## How to complete this task
Whatever lines the data contains, output all of them unchanged.

[Exercise input — start]

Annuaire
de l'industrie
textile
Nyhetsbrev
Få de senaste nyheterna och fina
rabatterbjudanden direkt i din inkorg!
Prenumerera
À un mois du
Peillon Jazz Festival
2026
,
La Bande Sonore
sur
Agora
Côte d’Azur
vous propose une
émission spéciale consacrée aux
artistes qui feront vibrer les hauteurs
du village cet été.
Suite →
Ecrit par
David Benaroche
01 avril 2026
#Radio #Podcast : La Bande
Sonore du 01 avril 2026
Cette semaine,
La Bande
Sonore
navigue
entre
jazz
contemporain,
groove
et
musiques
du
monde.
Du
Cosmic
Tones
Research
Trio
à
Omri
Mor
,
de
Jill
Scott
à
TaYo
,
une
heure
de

[Exercise input — finish]

## Answer area
Annuaire
de l'industrie
textile
Nyhetsbrev
Få de senaste nyheterna och fina
rabatterbjudanden direkt i din inkorg!
Prenumerera
À un mois du
Peillon Jazz Festival
2026
,
La Bande Sonore
sur
Agora
Côte d’Azur
vous propose une
émission spéciale consacrée aux
artistes qui feront vibrer les hauteurs
du village cet été.
Suite →
Ecrit par
David Benaroche
01 avril 2026
#Radio #Podcast : La Bande
Sonore du 01 avril 2026
Cette semaine,
La Bande
Sonore
navigue
entre
jazz
contemporain,
groove
et
musiques
du
monde.
Du
Cosmic
Tones
Research
Trio
à
Omri
Mor
,
de
Jill
Scott
à
TaYo
,
une
heure
de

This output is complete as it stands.